▸ **Prompt**:
Going through the data below, tally every line where the string "correr" occurs, then give only the tally.

[Collected data]
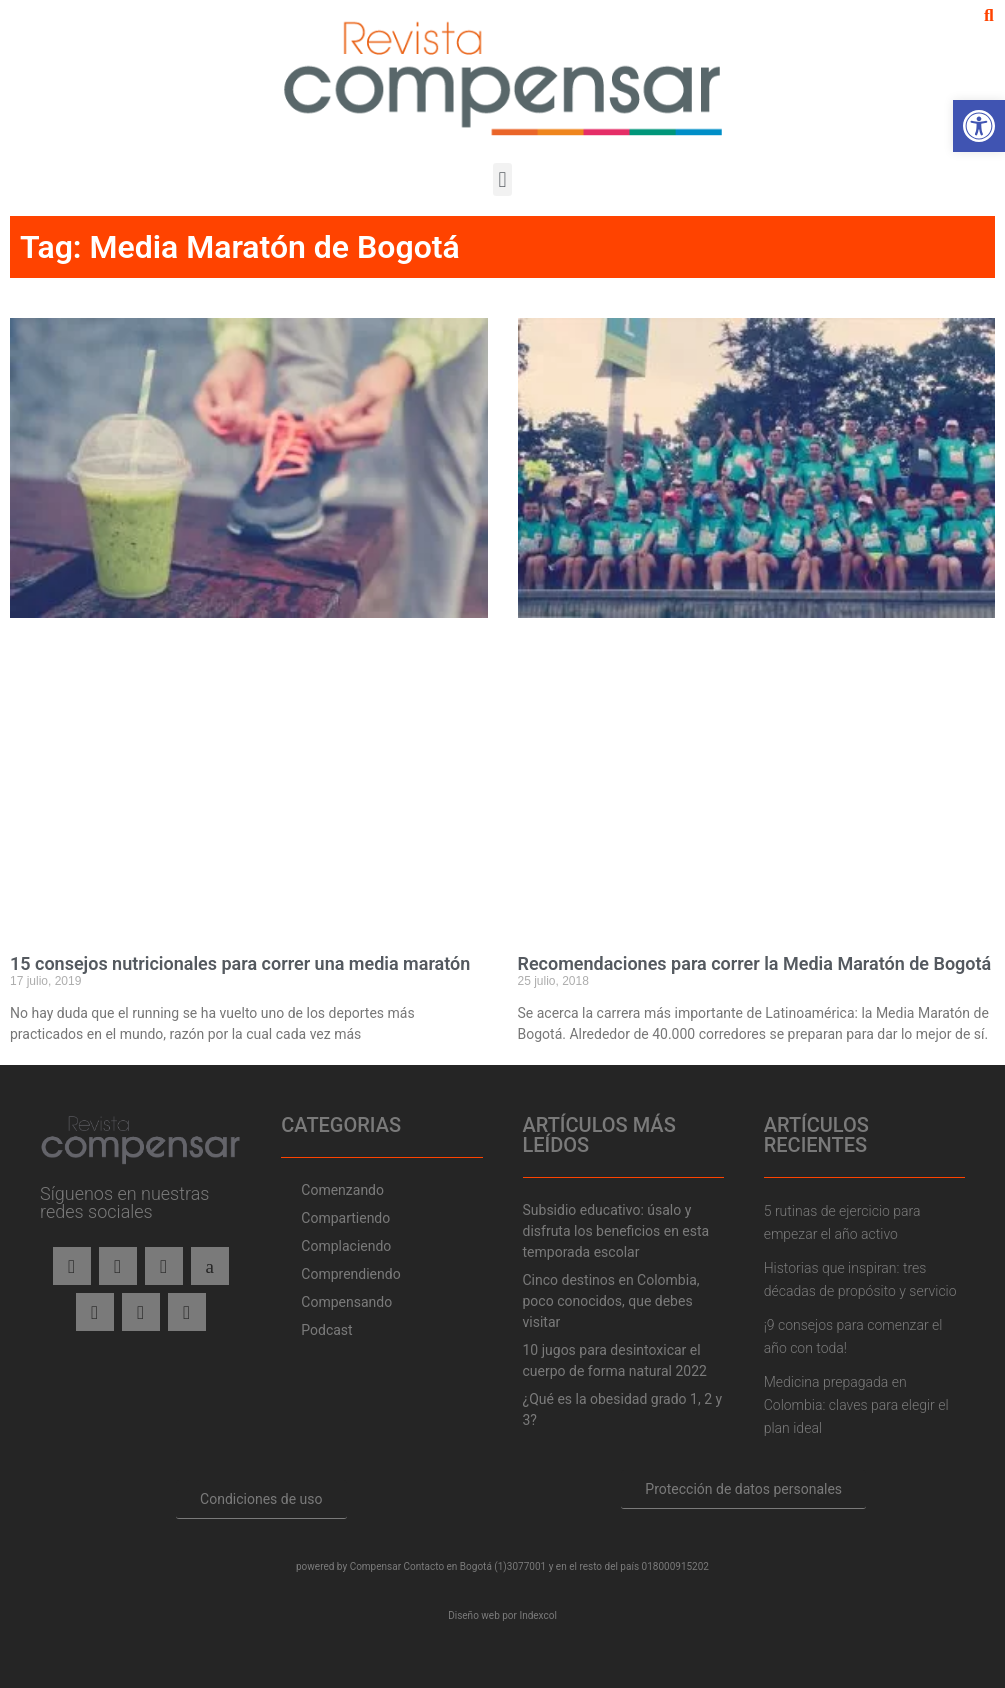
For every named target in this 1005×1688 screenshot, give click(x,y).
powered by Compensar (348, 1566)
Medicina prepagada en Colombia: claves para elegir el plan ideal (856, 1405)
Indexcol (537, 1615)
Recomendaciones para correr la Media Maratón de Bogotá (755, 963)
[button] (989, 16)
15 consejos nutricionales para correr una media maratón (240, 963)
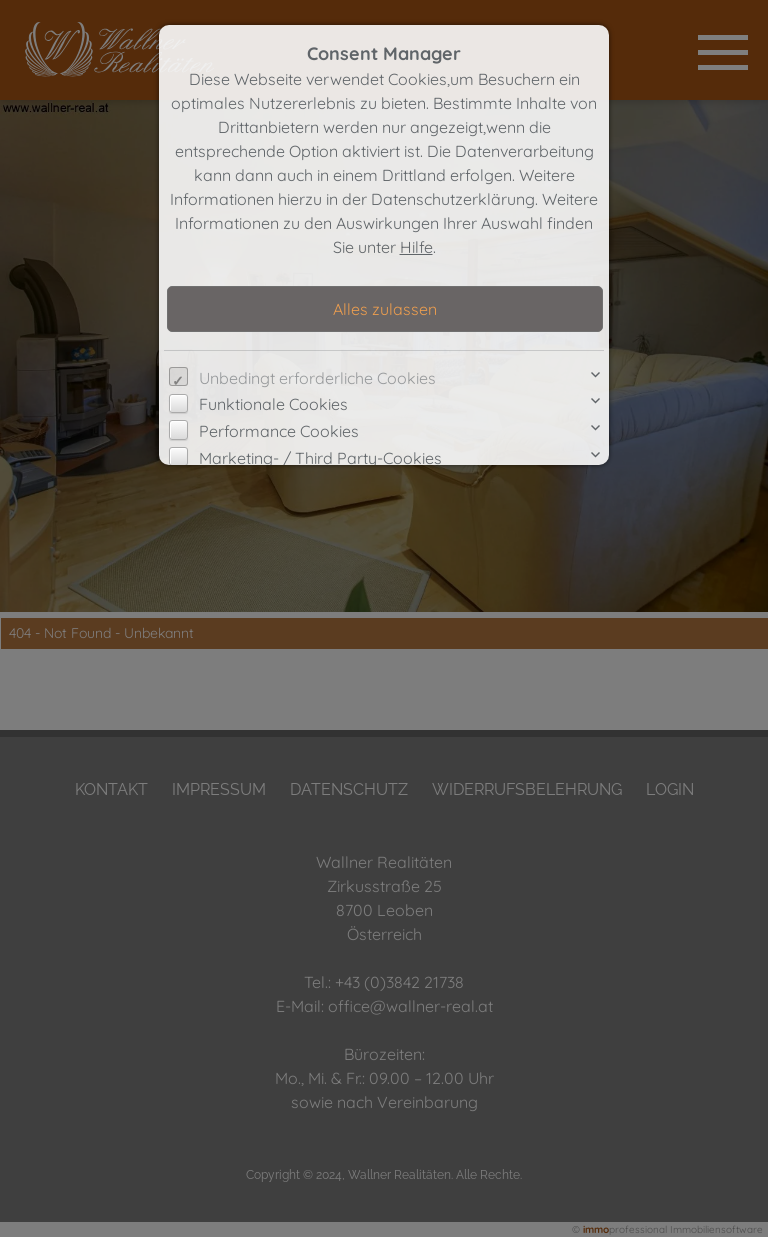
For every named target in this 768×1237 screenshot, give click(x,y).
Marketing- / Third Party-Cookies (320, 458)
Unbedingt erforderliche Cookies (317, 378)
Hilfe (416, 247)
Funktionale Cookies (273, 404)
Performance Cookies (279, 431)
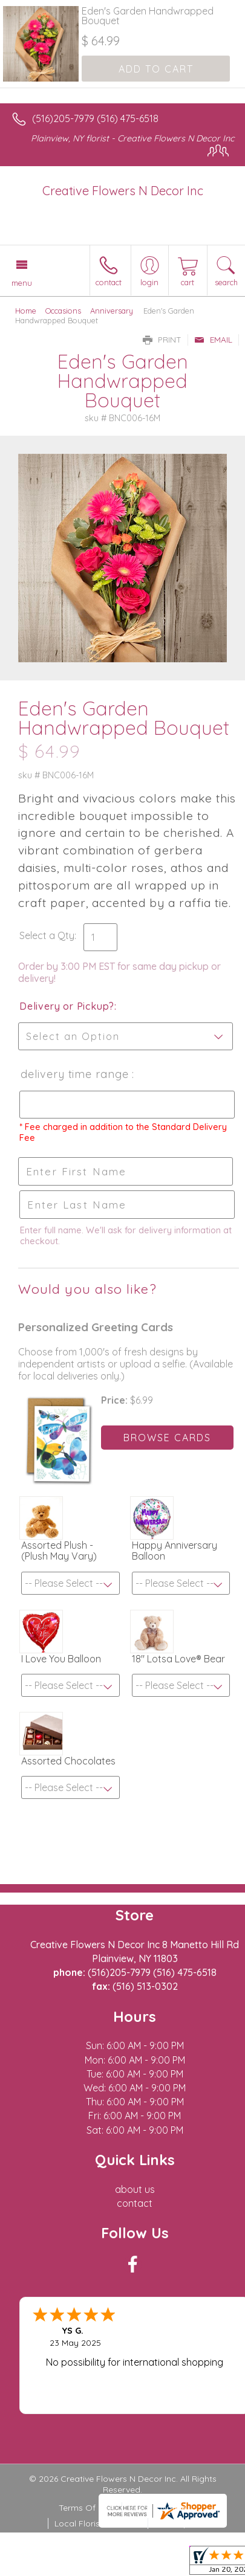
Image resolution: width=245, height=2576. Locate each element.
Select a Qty (46, 935)
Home (25, 310)
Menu (21, 283)
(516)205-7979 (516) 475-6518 (95, 118)
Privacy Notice (157, 2507)
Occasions (63, 310)
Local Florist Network (96, 2523)
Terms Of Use (86, 2507)
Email (213, 339)
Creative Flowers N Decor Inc (122, 190)
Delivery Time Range (75, 1074)
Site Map (171, 2523)
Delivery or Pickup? (66, 1006)
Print (162, 339)
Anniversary (111, 310)
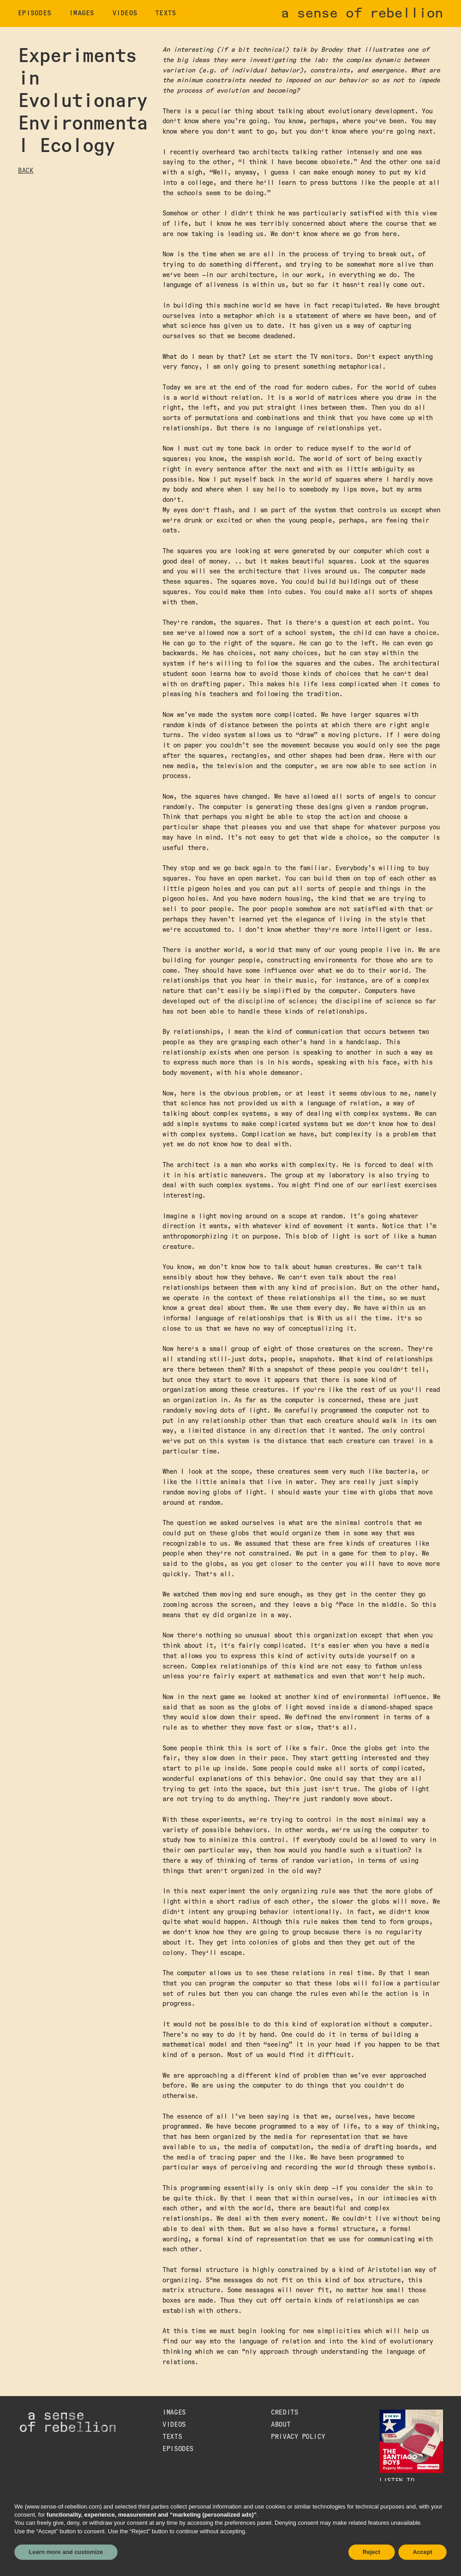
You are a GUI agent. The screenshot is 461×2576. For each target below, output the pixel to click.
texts (165, 13)
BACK (25, 171)
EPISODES (34, 13)
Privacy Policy (298, 2437)
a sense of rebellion (362, 13)
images (82, 13)
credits (284, 2413)
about (280, 2425)
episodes (178, 2449)
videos (125, 13)
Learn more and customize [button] (66, 2552)
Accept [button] (422, 2552)
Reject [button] (371, 2552)
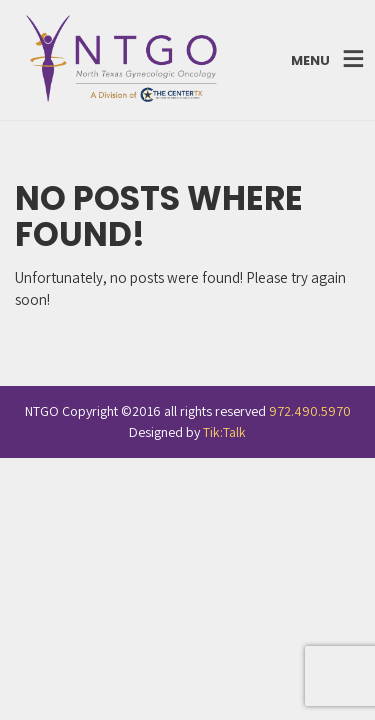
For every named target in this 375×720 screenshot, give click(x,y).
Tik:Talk (224, 432)
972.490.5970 (310, 411)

▸ **Expected answer**:
2